Work request: Look below for the line with "間ランキング2024「ライター部門 最多PV賞」受賞" and the line with "доведено до суда (это также". Copy exactly those two lines and every line between, but not the pictures.

Extracted information:
-------------------------
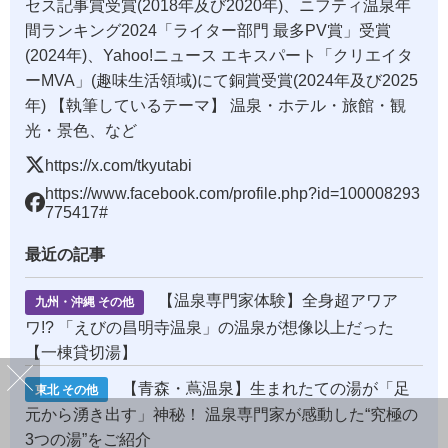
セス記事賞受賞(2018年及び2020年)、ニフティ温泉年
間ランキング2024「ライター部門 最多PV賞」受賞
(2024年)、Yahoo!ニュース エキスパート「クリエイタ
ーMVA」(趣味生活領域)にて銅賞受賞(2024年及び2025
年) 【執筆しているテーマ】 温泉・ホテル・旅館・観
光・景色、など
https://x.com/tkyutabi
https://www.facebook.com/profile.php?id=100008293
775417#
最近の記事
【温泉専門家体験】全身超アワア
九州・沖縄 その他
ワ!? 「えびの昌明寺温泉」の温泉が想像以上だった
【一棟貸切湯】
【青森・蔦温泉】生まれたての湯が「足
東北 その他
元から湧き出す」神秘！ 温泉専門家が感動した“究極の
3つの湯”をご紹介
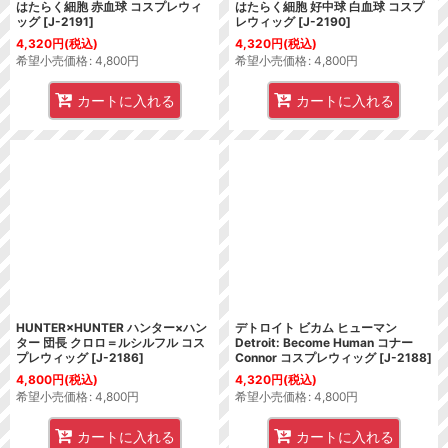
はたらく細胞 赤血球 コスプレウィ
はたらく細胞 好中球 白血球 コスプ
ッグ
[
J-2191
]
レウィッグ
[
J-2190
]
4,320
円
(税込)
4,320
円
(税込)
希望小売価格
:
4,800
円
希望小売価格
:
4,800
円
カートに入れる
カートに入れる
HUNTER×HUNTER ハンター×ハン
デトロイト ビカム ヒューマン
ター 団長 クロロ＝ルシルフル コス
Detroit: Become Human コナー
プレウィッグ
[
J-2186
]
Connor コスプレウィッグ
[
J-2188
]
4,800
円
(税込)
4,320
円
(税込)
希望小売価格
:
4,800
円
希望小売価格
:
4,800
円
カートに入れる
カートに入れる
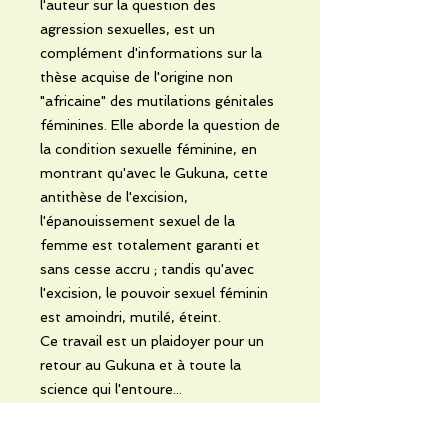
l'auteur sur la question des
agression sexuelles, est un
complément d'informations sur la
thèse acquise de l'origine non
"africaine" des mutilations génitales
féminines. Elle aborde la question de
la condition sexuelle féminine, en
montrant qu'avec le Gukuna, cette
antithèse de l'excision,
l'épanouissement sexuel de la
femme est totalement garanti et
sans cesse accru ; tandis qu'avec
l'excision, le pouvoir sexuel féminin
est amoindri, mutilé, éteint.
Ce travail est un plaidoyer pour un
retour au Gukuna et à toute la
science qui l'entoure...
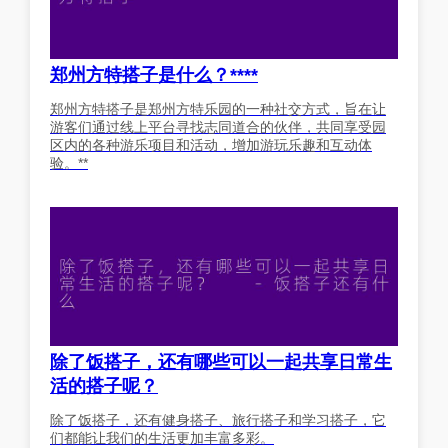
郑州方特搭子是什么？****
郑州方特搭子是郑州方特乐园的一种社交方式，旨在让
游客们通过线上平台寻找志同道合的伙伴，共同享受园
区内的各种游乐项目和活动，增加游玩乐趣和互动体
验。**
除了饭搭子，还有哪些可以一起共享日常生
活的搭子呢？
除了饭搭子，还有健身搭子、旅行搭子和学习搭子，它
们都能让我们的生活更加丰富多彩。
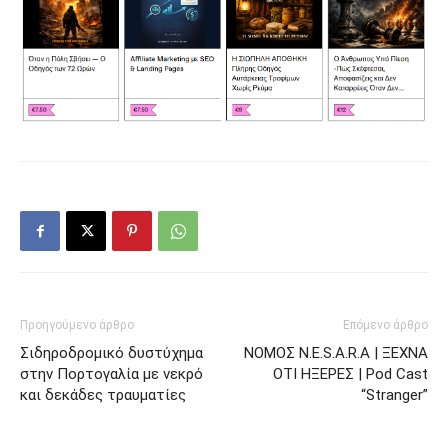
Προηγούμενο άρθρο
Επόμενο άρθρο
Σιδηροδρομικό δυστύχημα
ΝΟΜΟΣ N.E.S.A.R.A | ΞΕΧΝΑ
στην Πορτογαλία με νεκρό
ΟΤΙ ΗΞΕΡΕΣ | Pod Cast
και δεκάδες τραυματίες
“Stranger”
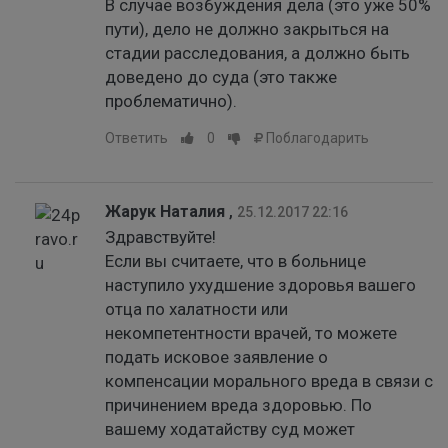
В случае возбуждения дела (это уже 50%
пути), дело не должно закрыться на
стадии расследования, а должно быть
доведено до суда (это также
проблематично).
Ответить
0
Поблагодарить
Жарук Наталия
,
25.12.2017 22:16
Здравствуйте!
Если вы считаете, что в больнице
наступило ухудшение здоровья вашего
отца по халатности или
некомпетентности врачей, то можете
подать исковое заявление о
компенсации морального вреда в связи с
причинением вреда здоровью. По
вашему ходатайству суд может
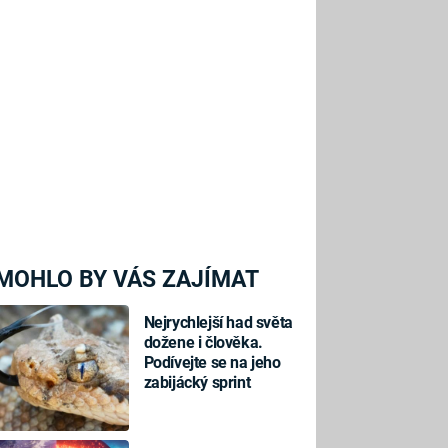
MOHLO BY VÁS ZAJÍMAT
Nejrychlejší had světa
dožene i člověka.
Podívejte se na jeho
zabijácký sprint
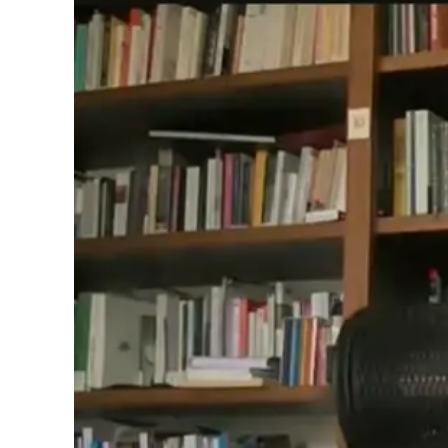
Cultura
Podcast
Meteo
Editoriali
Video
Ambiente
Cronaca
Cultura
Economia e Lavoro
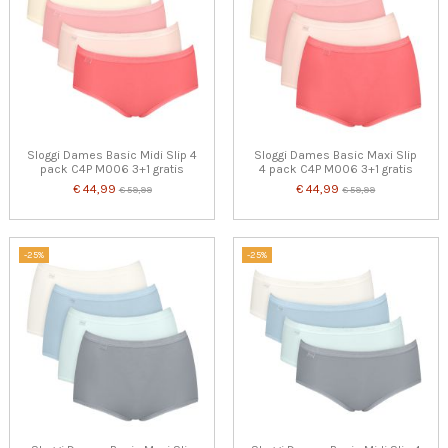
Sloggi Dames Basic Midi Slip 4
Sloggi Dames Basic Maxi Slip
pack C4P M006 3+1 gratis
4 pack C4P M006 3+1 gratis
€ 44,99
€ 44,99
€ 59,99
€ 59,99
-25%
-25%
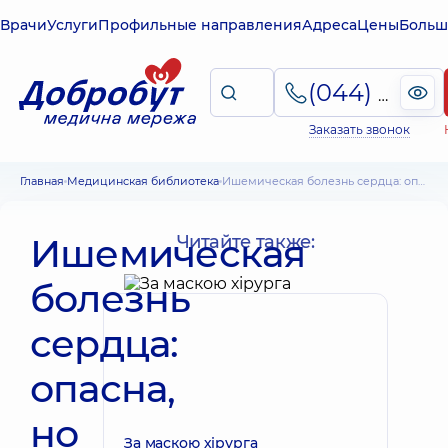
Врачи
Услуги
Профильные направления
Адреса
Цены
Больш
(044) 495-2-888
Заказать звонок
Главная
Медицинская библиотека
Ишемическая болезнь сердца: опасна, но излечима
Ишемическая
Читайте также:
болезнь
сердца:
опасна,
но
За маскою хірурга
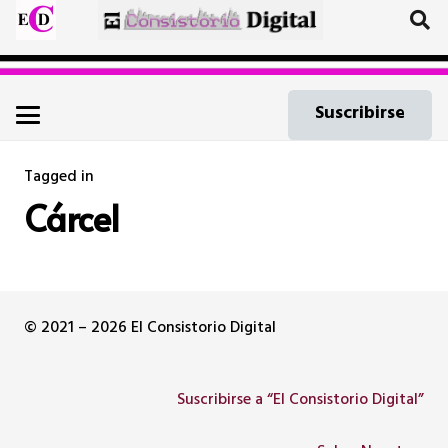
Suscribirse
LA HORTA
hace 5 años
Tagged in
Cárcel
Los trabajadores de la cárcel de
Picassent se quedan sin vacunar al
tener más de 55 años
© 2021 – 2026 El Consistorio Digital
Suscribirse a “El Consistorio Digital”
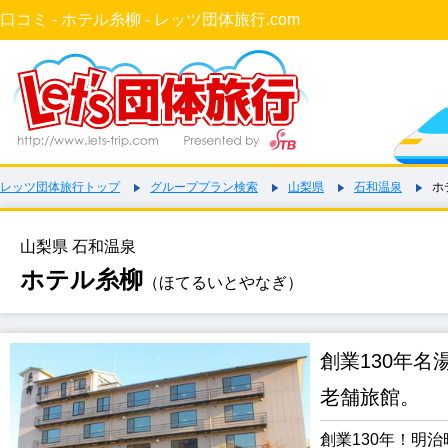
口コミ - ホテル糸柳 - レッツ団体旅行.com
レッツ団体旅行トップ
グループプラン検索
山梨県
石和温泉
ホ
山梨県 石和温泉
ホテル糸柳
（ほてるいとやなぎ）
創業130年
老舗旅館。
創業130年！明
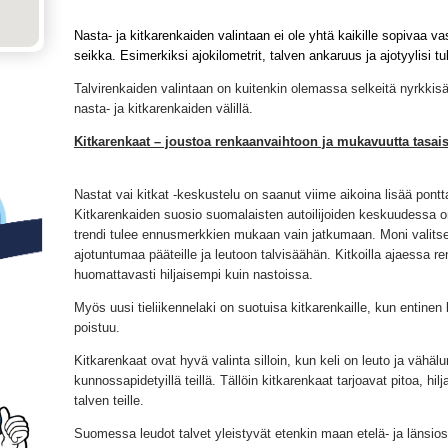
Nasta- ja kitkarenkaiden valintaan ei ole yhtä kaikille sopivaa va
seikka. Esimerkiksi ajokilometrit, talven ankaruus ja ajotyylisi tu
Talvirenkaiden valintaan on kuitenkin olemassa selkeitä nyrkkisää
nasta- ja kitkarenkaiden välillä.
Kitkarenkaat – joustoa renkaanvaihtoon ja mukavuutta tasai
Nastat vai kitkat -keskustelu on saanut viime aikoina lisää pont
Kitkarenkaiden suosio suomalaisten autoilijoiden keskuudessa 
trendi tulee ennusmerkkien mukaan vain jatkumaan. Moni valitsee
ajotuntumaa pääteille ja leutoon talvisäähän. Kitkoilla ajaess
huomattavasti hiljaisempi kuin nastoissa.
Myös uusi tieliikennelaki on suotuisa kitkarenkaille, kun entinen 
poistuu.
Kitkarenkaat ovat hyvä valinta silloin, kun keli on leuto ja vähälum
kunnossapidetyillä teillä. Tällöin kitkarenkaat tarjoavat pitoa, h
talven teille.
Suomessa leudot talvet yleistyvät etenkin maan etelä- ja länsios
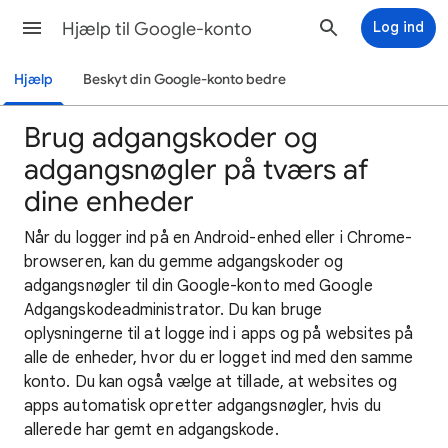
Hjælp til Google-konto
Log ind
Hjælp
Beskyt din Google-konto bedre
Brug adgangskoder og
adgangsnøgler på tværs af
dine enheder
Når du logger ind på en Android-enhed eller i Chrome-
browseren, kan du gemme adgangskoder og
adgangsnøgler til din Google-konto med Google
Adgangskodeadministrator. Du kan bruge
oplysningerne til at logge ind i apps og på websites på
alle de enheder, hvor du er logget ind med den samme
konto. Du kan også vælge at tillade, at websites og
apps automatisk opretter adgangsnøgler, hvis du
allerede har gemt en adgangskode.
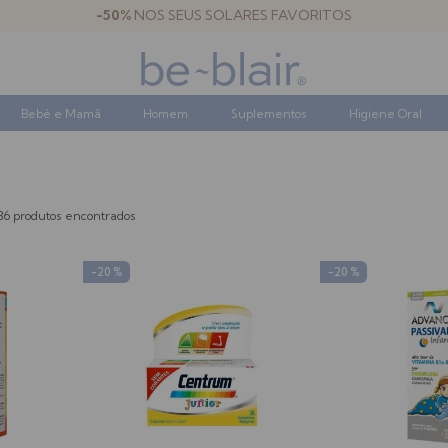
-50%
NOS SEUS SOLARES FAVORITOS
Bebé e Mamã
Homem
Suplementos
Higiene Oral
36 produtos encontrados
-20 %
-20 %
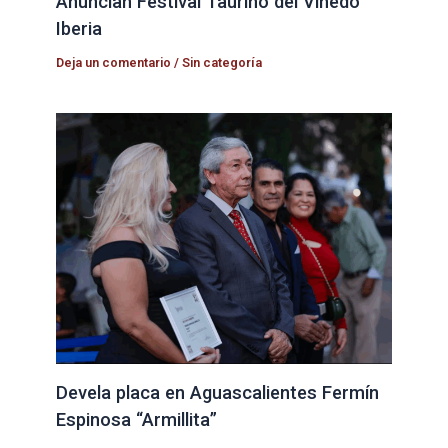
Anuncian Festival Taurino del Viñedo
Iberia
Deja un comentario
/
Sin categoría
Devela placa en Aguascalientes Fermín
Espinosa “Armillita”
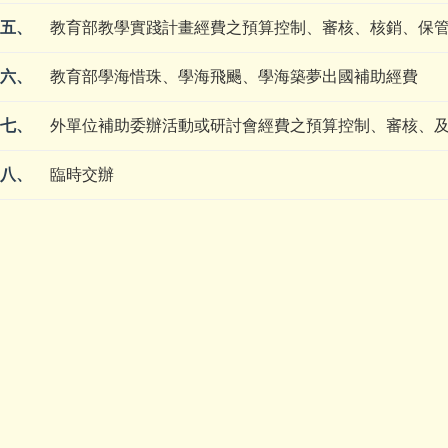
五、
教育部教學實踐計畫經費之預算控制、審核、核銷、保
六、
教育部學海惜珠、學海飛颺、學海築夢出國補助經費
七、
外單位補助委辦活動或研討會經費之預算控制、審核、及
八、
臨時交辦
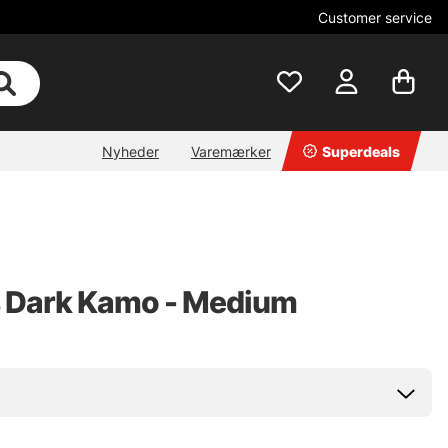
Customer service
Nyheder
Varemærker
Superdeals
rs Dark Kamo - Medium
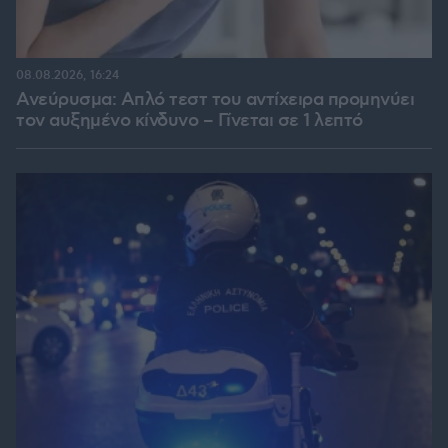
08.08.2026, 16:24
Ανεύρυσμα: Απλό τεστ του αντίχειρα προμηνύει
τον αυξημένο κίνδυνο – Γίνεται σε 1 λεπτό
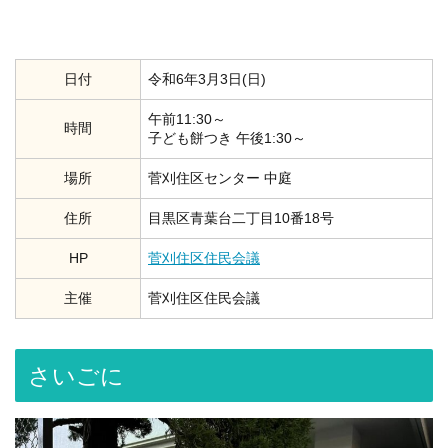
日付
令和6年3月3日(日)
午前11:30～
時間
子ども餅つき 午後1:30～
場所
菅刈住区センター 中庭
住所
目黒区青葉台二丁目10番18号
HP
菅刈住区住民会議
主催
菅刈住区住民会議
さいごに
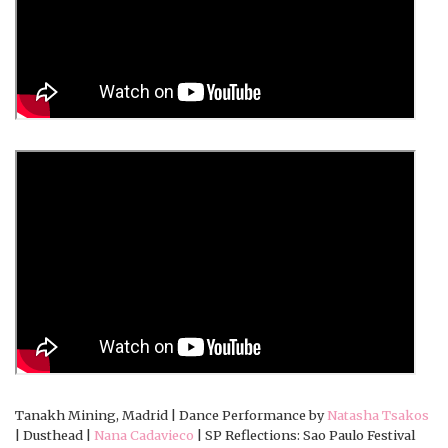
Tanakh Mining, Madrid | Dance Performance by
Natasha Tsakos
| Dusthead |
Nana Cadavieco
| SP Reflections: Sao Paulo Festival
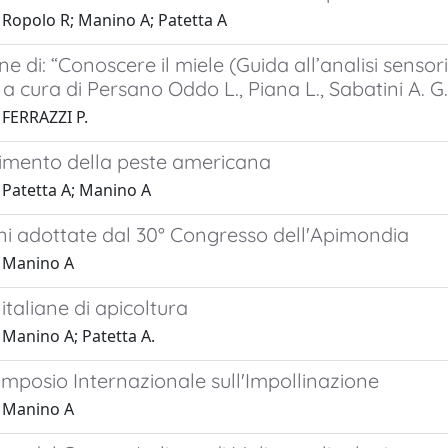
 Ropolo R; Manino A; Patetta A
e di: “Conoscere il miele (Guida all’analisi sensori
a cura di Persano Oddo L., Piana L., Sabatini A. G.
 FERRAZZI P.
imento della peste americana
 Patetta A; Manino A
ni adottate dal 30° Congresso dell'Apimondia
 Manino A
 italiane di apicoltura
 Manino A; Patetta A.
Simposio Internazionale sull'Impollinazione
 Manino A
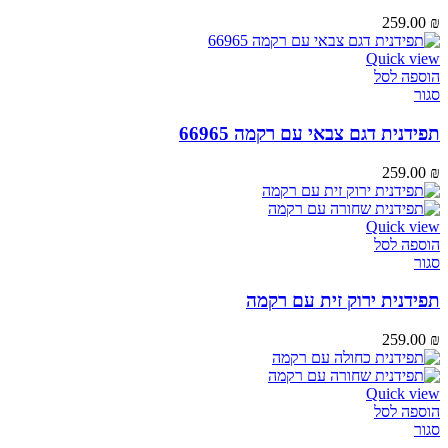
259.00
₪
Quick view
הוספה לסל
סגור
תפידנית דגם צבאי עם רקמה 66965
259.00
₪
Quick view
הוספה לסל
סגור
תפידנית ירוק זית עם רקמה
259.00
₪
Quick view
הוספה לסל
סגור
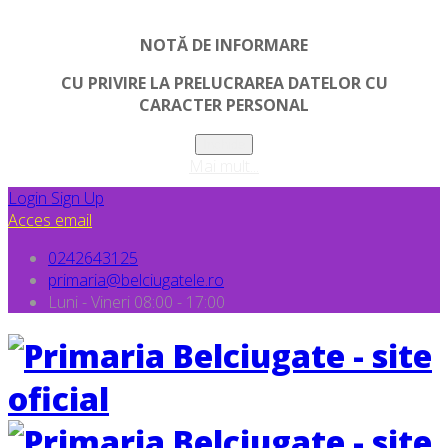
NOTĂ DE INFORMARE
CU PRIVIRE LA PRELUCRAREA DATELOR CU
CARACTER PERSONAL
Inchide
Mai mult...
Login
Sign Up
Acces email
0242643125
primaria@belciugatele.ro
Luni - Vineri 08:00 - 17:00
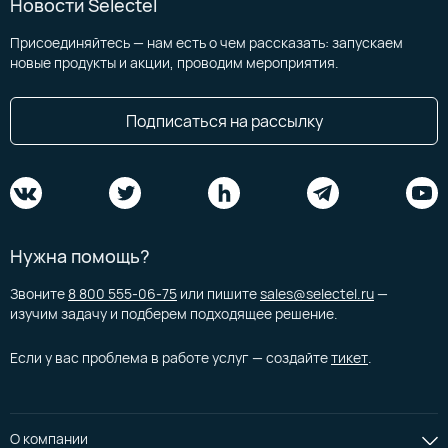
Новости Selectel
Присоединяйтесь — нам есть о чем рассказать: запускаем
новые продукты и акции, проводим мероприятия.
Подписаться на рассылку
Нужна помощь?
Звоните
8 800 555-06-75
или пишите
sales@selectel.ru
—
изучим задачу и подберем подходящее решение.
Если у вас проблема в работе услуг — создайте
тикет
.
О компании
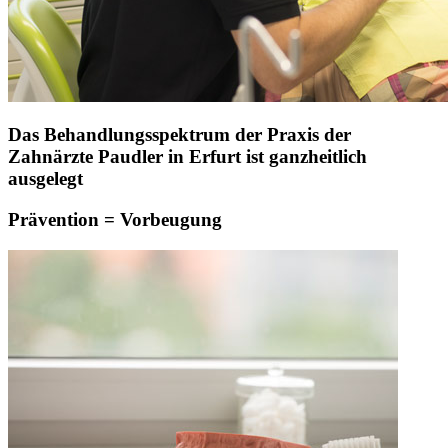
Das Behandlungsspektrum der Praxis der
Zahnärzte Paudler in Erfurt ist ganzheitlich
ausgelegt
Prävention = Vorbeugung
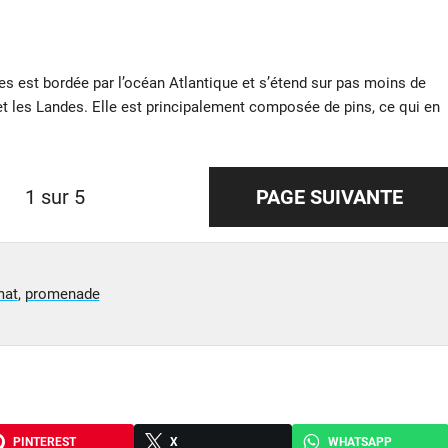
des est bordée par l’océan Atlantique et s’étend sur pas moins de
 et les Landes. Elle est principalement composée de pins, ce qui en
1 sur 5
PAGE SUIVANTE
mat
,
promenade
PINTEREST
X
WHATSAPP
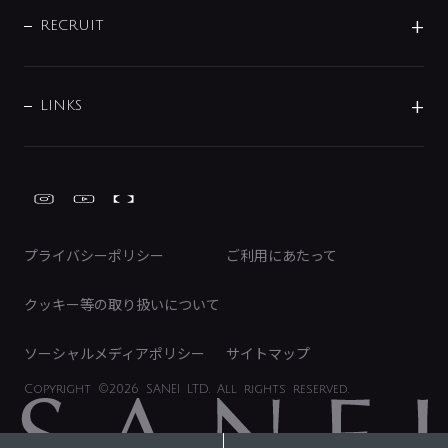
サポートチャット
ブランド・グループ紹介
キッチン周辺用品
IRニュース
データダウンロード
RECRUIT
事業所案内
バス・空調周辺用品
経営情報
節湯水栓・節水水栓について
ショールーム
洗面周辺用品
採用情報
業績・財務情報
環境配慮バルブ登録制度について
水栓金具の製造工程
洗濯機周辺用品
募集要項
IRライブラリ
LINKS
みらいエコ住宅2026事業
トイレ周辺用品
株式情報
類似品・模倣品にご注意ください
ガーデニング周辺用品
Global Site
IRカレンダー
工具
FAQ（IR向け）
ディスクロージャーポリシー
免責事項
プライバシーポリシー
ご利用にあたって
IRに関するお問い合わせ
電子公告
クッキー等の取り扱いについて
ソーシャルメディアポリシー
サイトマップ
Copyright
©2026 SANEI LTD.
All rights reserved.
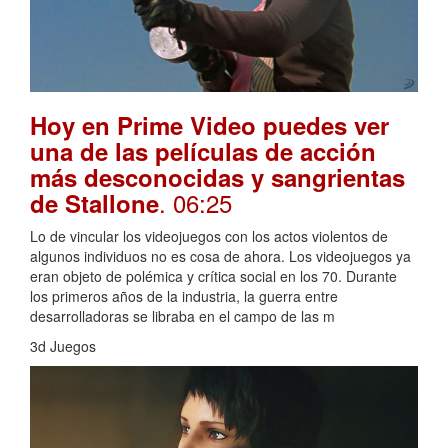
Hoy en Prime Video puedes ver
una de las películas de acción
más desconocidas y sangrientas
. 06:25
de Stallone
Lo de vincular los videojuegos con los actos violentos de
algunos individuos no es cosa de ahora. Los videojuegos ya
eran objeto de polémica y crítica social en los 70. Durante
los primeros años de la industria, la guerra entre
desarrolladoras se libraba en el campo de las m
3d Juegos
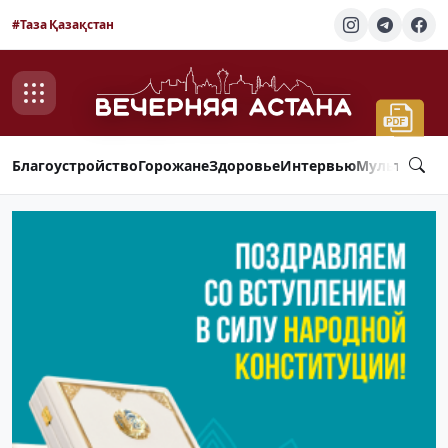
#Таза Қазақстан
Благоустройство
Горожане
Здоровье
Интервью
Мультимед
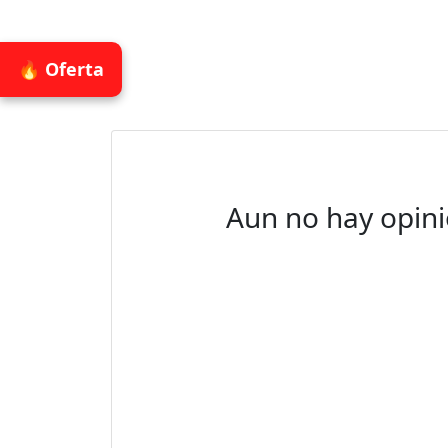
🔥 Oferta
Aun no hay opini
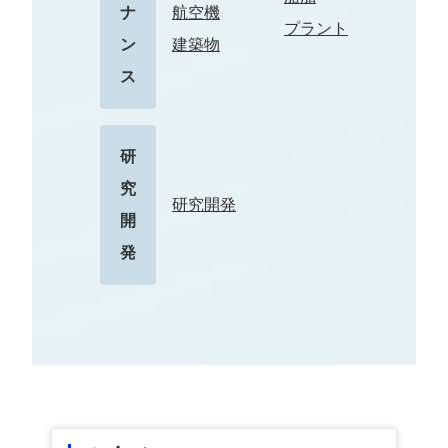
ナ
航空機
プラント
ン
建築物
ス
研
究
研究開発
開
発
-------------------------
Output below:
間ランキング2024「ライター部門 最多PV賞」受賞
(2024年)、Yahoo!ニュース エキスパート「クリエイタ
ーMVA」(趣味生活領域)にて銅賞受賞(2024年及び2025
年) 【執筆しているテーマ】 温泉・ホテル・旅館・観
光・景色、など
https://x.com/tkyutabi
https://www.facebook.com/profile.php?id=100008293
775417#
最近の記事
【温泉専門家体験】全身超アワア
九州・沖縄 その他
ワ!? 「えびの昌明寺温泉」の温泉が想像以上だった
【一棟貸切湯】
【青森・蔦温泉】生まれたての湯が「足
東北 その他
元から湧き出す」神秘！ 温泉専門家が感動した“究極の
3つの湯”をご紹介
はたらく細胞 赤血球 コスプレウィ
はたらく細胞 好中球 白血球 コスプ
ッグ
[
J-2191
]
レウィッグ
[
J-2190
]
4,320
円
(税込)
4,320
円
(税込)
希望小売価格
:
4,800
円
希望小売価格
:
4,800
円
カートに入れる
カートに入れる
HUNTER×HUNTER ハンター×ハン
デトロイト ビカム ヒューマン
ター 団長 クロロ＝ルシルフル コス
Detroit: Become Human コナー
プレウィッグ
[
J-2186
]
Connor コスプレウィッグ
[
J-2188
]
4,800
円
(税込)
4,320
円
(税込)
希望小売価格
:
4,800
円
希望小売価格
:
4,800
円
カートに入れる
カートに入れる
l'auteur sur la question des
agression sexuelles, est un
complément d'informations sur la
thèse acquise de l'origine non
"africaine" des mutilations génitales
féminines. Elle aborde la question de
la condition sexuelle féminine, en
montrant qu'avec le Gukuna, cette
antithèse de l'excision,
l'épanouissement sexuel de la
femme est totalement garanti et
sans cesse accru ; tandis qu'avec
l'excision, le pouvoir sexuel féminin
est amoindri, mutilé, éteint.
Ce travail est un plaidoyer pour un
retour au Gukuna et à toute la
science qui l'entoure...
郑州方特搭子是什么？****
郑州方特搭子是郑州方特乐园的一种社交方式，旨在让
游客们通过线上平台寻找志同道合的伙伴，共同享受园
区内的各种游乐项目和活动，增加游玩乐趣和互动体
验。**
除了饭搭子，还有哪些可以一起共享日常生
活的搭子呢？
除了饭搭子，还有健身搭子、旅行搭子和学习搭子，它
们都能让我们的生活更加丰富多彩。
Προηγούμενο άρθρο
Επόμενο άρθρο
Σιδηροδρομικό δυστύχημα
ΝΟΜΟΣ N.E.S.A.R.A | ΞΕΧΝΑ
στην Πορτογαλία με νεκρό
ΟΤΙ ΗΞΕΡΕΣ | Pod Cast
και δεκάδες τραυματίες
“Stranger”
В случае возбуждения дела (это уже 50%
пути), дело не должно закрыться на
стадии расследования, а должно быть
доведено до суда (это также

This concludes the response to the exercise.